WORK INSTRUCTIONS
Among the entries below, which lines run from the line with "ypeme mouky a" through the line with "Eliminatorias."? Retype those, both ends included, exactly and without pictures.

MATERIALS PROVIDED
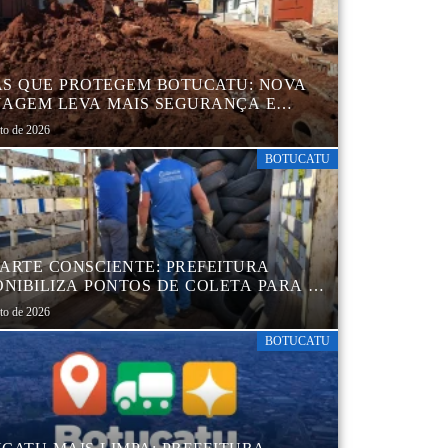
S QUE PROTEGEM BOTUCATU: NOVA
AGEM LEVA MAIS SEGURANÇA E
QUILIDADE AOS MORADORES DA
sto de 2026
B 5
BOTUCATU
ARTE CONSCIENTE: PREFEITURA
ONIBILIZA PONTOS DE COLETA PARA O
ARTE AMBIENTALMENTE CORRETO DE
sto de 2026
S, GARANTINDO DESTINAÇÃO
UADA E PRESERVAÇÃO AMBIENTAL
BOTUCATU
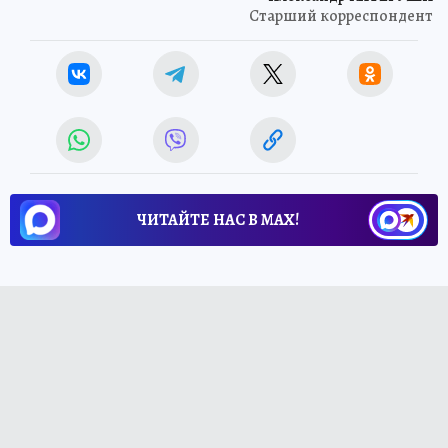
Старший корреспондент
ЧИТАЙТЕ НАС В МАХ!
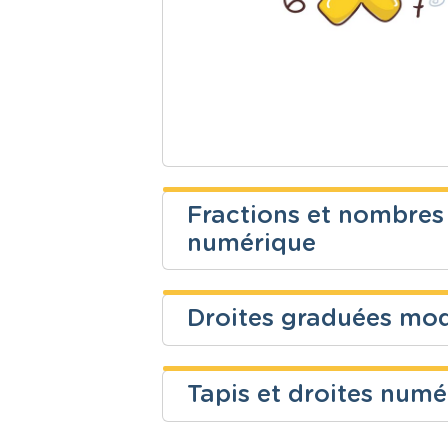
Fractions et nombres 
numérique
Bruno Dobbelstein
Droites graduées mod
Niveau
Cours
Fondamental
Mathématiq
Tapis et droites num
Niveau
Cours
célia van duuren
Fondamental
Mathématiq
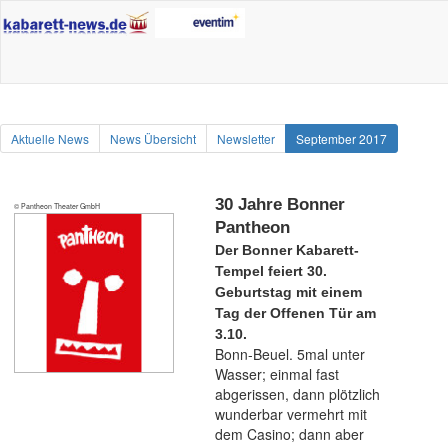
Aktuelle News
News Übersicht
Newsletter
September 2017
30 Jahre Bonner
© Pantheon Theater GmbH
Pantheon
Der Bonner Kabarett-
Tempel feiert 30.
Geburtstag mit einem
Tag der Offenen Tür am
3.10.
Bonn-Beuel. 5mal unter
Wasser; einmal fast
abgerissen, dann plötzlich
wunderbar vermehrt mit
dem Casino; dann aber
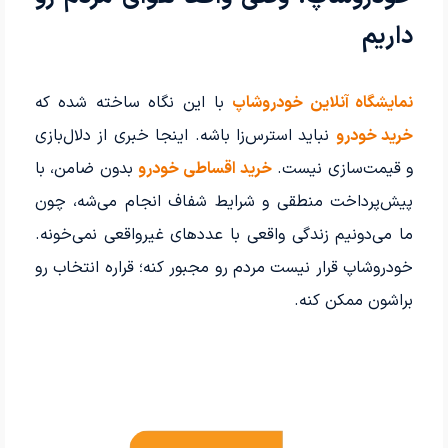
داریم
نمایشگاه آنلاین خودروشاپ
با این نگاه ساخته شده که
خرید خودرو
نباید استرس‌زا باشه. اینجا خبری از دلال‌بازی
و قیمت‌سازی نیست.
خرید اقساطی خودرو
بدون ضامن، با
پیش‌پرداخت منطقی و شرایط شفاف انجام می‌شه، چون
ما می‌دونیم زندگی واقعی با عددهای غیرواقعی نمی‌خونه.
خودروشاپ قرار نیست مردم رو مجبور کنه؛ قراره انتخاب رو
براشون ممکن کنه.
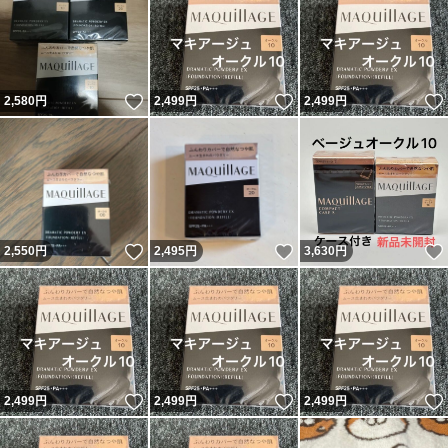
いいね！
いいね！
2,580
円
2,499
円
2,499
円
いいね！
いいね！
2,550
円
2,495
円
3,630
円
いいね！
いいね！
2,499
円
2,499
円
2,499
円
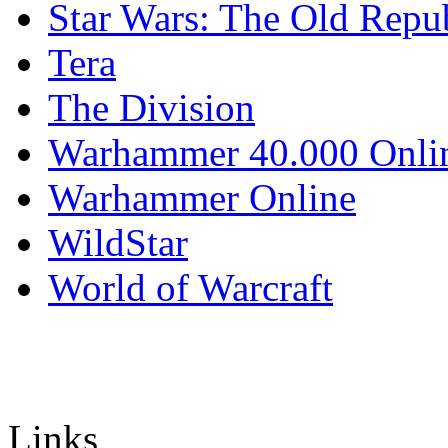
Star Wars: The Old Repu
Tera
The Division
Warhammer 40.000 Onli
Warhammer Online
WildStar
World of Warcraft
Links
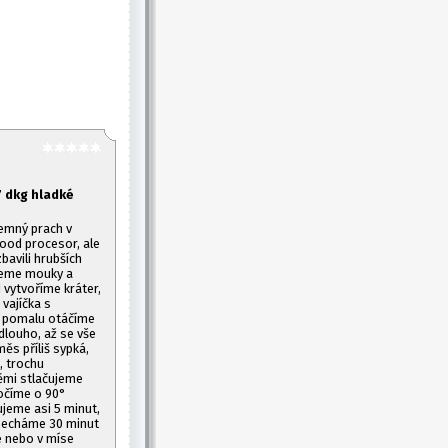
7 dkg hladké
emný prach v
food procesor, ale
avili hrubších
ypeme mouky a
vytvoříme kráter,
vajíčka s
m pomalu otáčíme
dlouho, až se vše
ěs příliš sypká,
, trochu
mi stlačujeme
očíme o 90°
ujeme asi 5 minut,
 necháme 30 minut
e nebo v míse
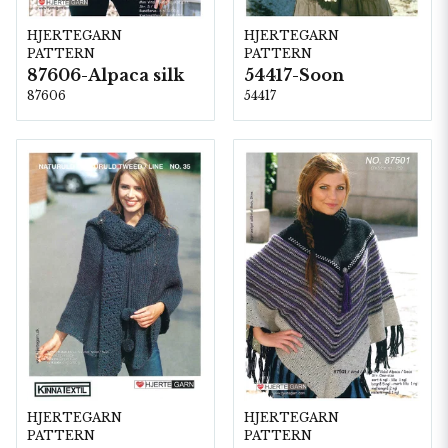
HJERTEGARN
HJERTEGARN
PATTERN
PATTERN
87606-Alpaca silk
54417-Soon
87606
54417
HJERTEGARN
HJERTEGARN
PATTERN
PATTERN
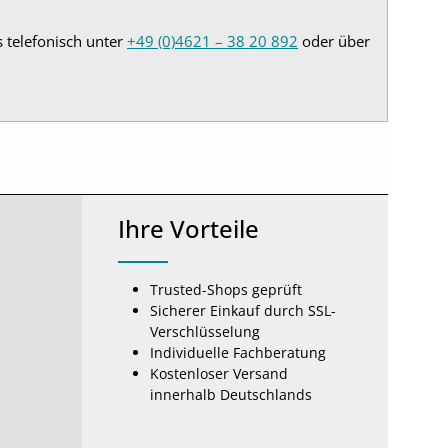
s telefonisch unter
+49 (0)4621 – 38 20 892
oder über
Ihre Vorteile
Trusted-Shops geprüft
Sicherer Einkauf durch SSL-
Verschlüsselung
Individuelle Fachberatung
Kostenloser Versand
innerhalb Deutschlands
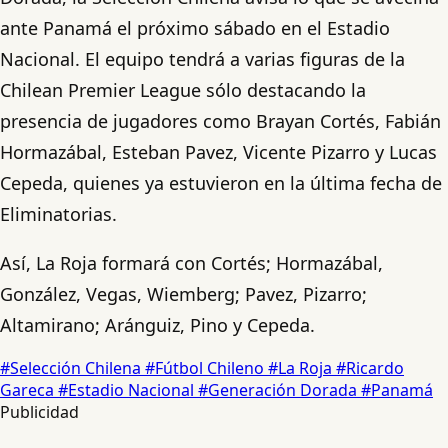
ante Panamá el próximo sábado en el Estadio
Nacional. El equipo tendrá a varias figuras de la
Chilean Premier League sólo destacando la
presencia de jugadores como Brayan Cortés, Fabián
Hormazábal, Esteban Pavez, Vicente Pizarro y Lucas
Cepeda, quienes ya estuvieron en la última fecha de
Eliminatorias.
Así, La Roja formará con Cortés; Hormazábal,
González, Vegas, Wiemberg; Pavez, Pizarro;
Altamirano; Aránguiz, Pino y Cepeda.
#Selección Chilena
#Fútbol Chileno
#La Roja
#Ricardo
Gareca
#Estadio Nacional
#Generación Dorada
#Panamá
Publicidad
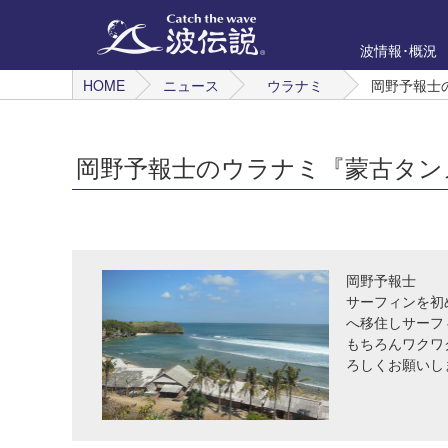
波情報･概況
HOME
ニュース
ウラナミ
岡野予報士
岡野予報士のウラナミ『蒙古タン
岡野予報士
サーフィンを初
へ移住しサーフ
もちろんワクワ
ろしくお願いし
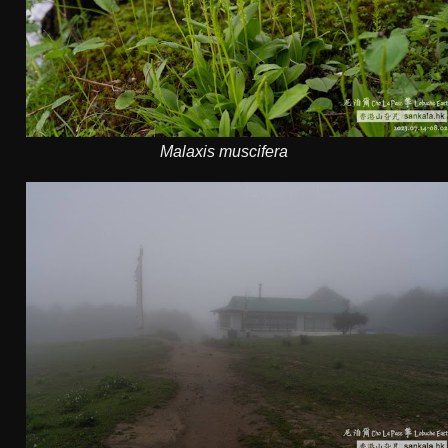
Malaxis muscifera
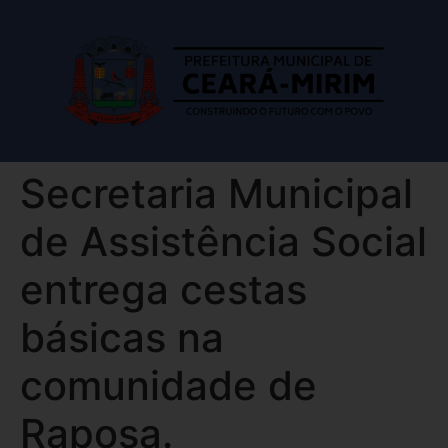
Secretaria Municipal
de Assistência Social
entrega cestas
básicas na
comunidade de
Raposa.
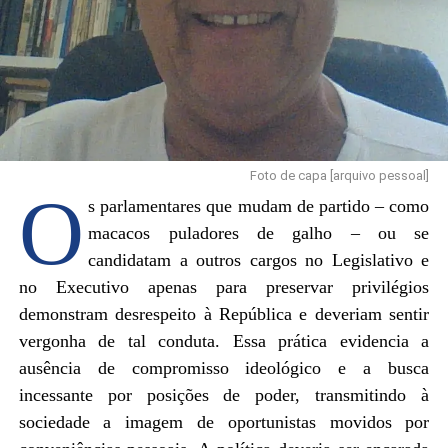
Foto de capa [arquivo pessoal]
O
s parlamentares que mudam de partido – como
macacos puladores de galho – ou se
candidatam a outros cargos no Legislativo e
no Executivo apenas para preservar privilégios
demonstram desrespeito à República e deveriam sentir
vergonha de tal conduta. Essa prática evidencia a
ausência de compromisso ideológico e a busca
incessante por posições de poder, transmitindo à
sociedade a imagem de oportunistas movidos por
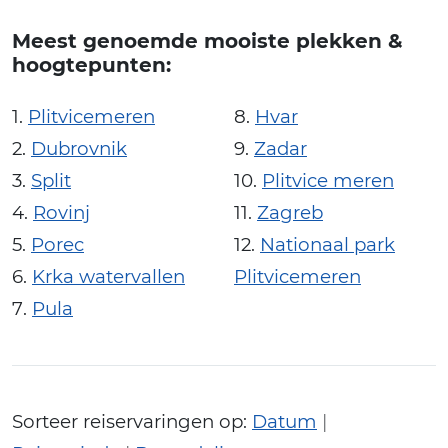
Meest genoemde mooiste plekken &
hoogtepunten:
Plitvicemeren
Hvar
Dubrovnik
Zadar
Split
Plitvice meren
Rovinj
Zagreb
Porec
Nationaal park
Krka watervallen
Plitvicemeren
Pula
Sorteer reiservaringen op:
Datum
|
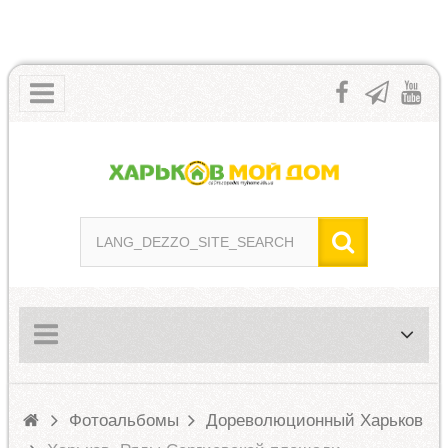
Фотоальбомы
Дореволюционный Харьков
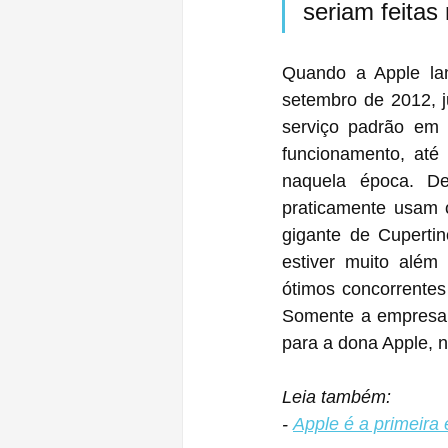
seriam feitas
Quando a Apple la
setembro de 2012, j
serviço padrão em 
funcionamento, até
naquela época. De
praticamente usam
gigante de Cupertin
estiver muito além
ótimos concorrente
Somente a empresa d
para a dona Apple,
Leia também:
- 
Apple é a primeira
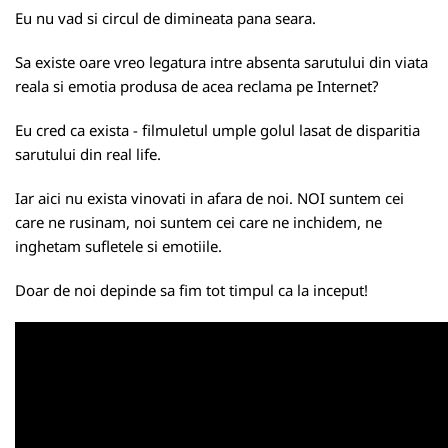
Eu nu vad si circul de dimineata pana seara.
Sa existe oare vreo legatura intre absenta sarutului din viata
reala si emotia produsa de acea reclama pe Internet?
Eu cred ca exista - filmuletul umple golul lasat de disparitia
sarutului din real life.
Iar aici nu exista vinovati in afara de noi. NOI suntem cei
care ne rusinam, noi suntem cei care ne inchidem, ne
inghetam sufletele si emotiile.
Doar de noi depinde sa fim tot timpul ca la inceput!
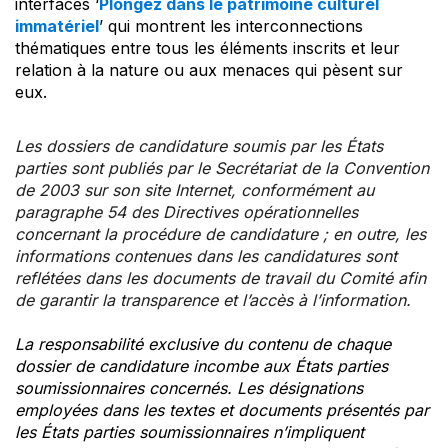
interfaces ‘
Plongez dans le patrimoine culturel
immatériel
’ qui montrent les interconnections
thématiques entre tous les éléments inscrits et leur
relation à la nature ou aux menaces qui pèsent sur
eux.
Les dossiers de candidature soumis par les États
parties sont publiés par le Secrétariat de la Convention
de 2003 sur son site Internet, conformément au
paragraphe 54 des Directives opérationnelles
concernant la procédure de candidature ; en outre, les
informations contenues dans les candidatures sont
reflétées dans les documents de travail du Comité afin
de garantir la transparence et l’accès à l’information.
La responsabilité exclusive du contenu de chaque
dossier de candidature incombe aux États parties
soumissionnaires concernés. Les désignations
employées dans les textes et documents présentés par
les États parties soumissionnaires n’impliquent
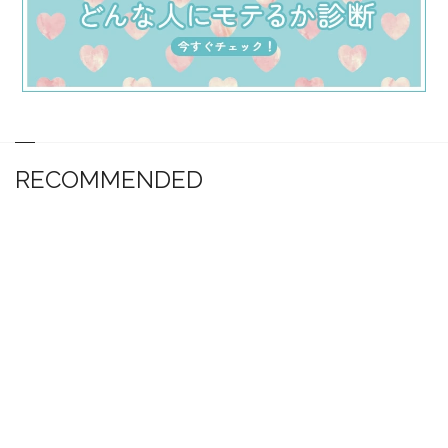
RECOMMENDED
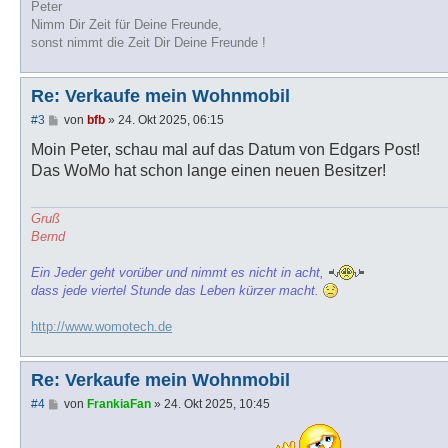
Peter
Nimm Dir Zeit für Deine Freunde,
sonst nimmt die Zeit Dir Deine Freunde !
Re: Verkaufe mein Wohnmobil
B
#3
von
bfb
»
24. Okt 2025, 06:15
e
i
Moin Peter, schau mal auf das Datum von Edgars Post!
t
Das WoMo hat schon lange einen neuen Besitzer!
r
a
g
Gruß
Bernd
Ein Jeder geht vorüber und nimmt es nicht in acht,
dass jede viertel Stunde das Leben kürzer macht.
http://www.womotech.de
Re: Verkaufe mein Wohnmobil
B
#4
von
FrankiaFan
»
24. Okt 2025, 10:45
e
i
t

WRITTEN ANSWER
ypeme mouky a
vytvoříme kráter,
vajíčka s
m pomalu otáčíme
dlouho, až se vše
ěs příliš sypká,
, trochu
mi stlačujeme
očíme o 90°
ujeme asi 5 minut,
 necháme 30 minut
e nebo v míse
HJERTEGARN
HJERTEGARN
PATTERN
PATTERN
87606-Alpaca silk
54417-Soon
87606
54417
HJERTEGARN
HJERTEGARN
PATTERN
PATTERN
s telefonisch unter
+49 (0)4621 – 38 20 892
oder über
Ihre Vorteile
Trusted-Shops geprüft
Sicherer Einkauf durch SSL-
Verschlüsselung
Individuelle Fachberatung
Kostenloser Versand
innerhalb Deutschlands
ante Panamá el próximo sábado en el Estadio
Nacional. El equipo tendrá a varias figuras de la
Chilean Premier League sólo destacando la
presencia de jugadores como Brayan Cortés, Fabián
Hormazábal, Esteban Pavez, Vicente Pizarro y Lucas
Cepeda, quienes ya estuvieron en la última fecha de
Eliminatorias.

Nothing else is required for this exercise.